Reliable and Scalable Kubernetes on AWS – Part 2

In part 1 of this blog series, we discussed the AWS limits and caps that were hit when running a Kubernetes cluster on AWS over sustained periods of time. We got over these problems by tuning Kubernetes and implementing better operational processes around usage of AWS resources. Was that the end of our problems? Far from it …

Even when using a single cluster in an AWS account, there were some pods that got stuck in the Pending state forever. That's when we discovered multiple problems related to storage volumes.

Wrong volumes associated with pods

In one instance, there were two pods running on two different nodes that were using their own EBS volumes. The EC2 instances where these pods were running were terminated, and new instances were brought up to replace them. The pods were then properly assigned to these new nodes, however, the EBS volumes for these pods ended up being interchanged and ended up mounted on the wrong nodes! As a result, the pods could not access the volumes that they needed.

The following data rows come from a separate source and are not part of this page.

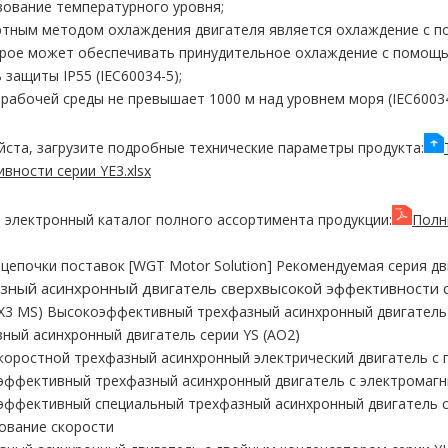
ование температурного уровня;
тным методом охлаждения двигателя является охлаждение с по
орое может обеспечивать принудительное охлаждение с помощ
 защиты IP55 (IEC60034-5);
рабочей среды не превышает 1000 м над уровнем моря (IEC60034
ста, загрузите подробные технические параметры продукта:
вности серии YE3.xlsx
 электронный каталог полного ассортимента продукции:
Полн
 цепочки поставок [WGT Motor Solution] Рекомендуемая серия дв
зный асинхронный двигатель сверхвысокой эффективности 
VX3 MS) Высокоэффективный трехфазный асинхронный двигател
ный асинхронный двигатель серии YS (AO2)
оростной трехфазный асинхронный электрический двигатель с
ффективный трехфазный асинхронный двигатель с электромагн
ффективный специальный трехфазный асинхронный двигатель с
ование скорости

Failure to unmount volumes

Another problem we faced with pods migrating between instances was around unmounting of EBS volumes used by the pods. In our tests, some pods were using EBS volumes to store data. There were PersistentVolume and PersistentVolumeClaims associated with these volumes. Sometimes, when the pods moved between nodes, the EBS volumes associated with these were not unmounted from the source EC2 instances. As a result, the pods were stuck on the new EC2 instances waiting for the volumes to show up. Unfortunately, they never did.

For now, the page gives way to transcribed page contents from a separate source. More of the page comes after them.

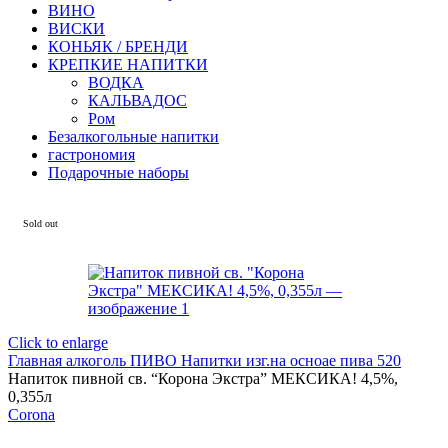
ВИНО
ВИСКИ
КОНЬЯК / БРЕНДИ
КРЕПКИЕ НАПИТКИ
ВОДКА
КАЛЬВАДОС
Ром
Безалкогольные напитки
гастрономия
Подарочные наборы
Sold out
Click to enlarge
Главная
алкоголь
ПИВО
Напитки изг.на осноае пива 520
Напиток пивной св. “Корона Экстра” МЕКСИКА! 4,5%,
0,355л
Corona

Manually unmounting and detaching the volumes from the source EC2 instances did the trick and the pods were able to access the volumes they needed and run again. We wrote a “volume mount fixer” to periodically scan for volumes that were stuck and unmount them.

Leaked volumes due to "Tagging Race"

The only convenient way to determine which Kubernetes cluster was using which EBS volume was to use AWS tags to label the EBS volumes. However, AWS did not allow atomic creation and tagging of EBS volumes using a single API call. The first API call created the volume and a subsequent one created the tag. If the second call to tag the volume didn't happen for some reason; say the network was hosed or AWS API call limits kicked in, the volume would not be tagged and remain used.

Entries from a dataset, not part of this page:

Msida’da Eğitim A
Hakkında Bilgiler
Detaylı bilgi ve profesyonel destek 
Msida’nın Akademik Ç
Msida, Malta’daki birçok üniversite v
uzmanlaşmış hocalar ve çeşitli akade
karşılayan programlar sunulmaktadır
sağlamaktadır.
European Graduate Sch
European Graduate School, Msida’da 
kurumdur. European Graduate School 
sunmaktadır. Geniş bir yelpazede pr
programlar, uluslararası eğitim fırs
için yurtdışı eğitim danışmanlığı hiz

Over time, many “orphaned” unused EBS volumes would accumulate in the account. This caused us to occasionally hit the cap on the max number of volumes permitted in each AWS account. To address this problem. We had to periodically identify and delete orphaned volumes. One trick we used was to create the Kubernetes volumes with a usual volume size to make it easier to identify potential orphaned volumes. The good news is that AWS now supports an API call to atomically create and tag volumes. Happy days are here again!

Created volumes didn't actually exist

This is a rare event but it did happen to us twice. Basically, when the call to create the volume from AWS returned with an AWS volume-id, we expected the volume to be present and be usable. However, subsequent calls to attach the volume to an EC2 instance failed and returned an error indicating that the volume did not exist.

This was odd because the call to create the volume had just succeeded. Also, it was guaranteed that no other thread/process was deleting volumes at that point. This is possibly a bug with AWS!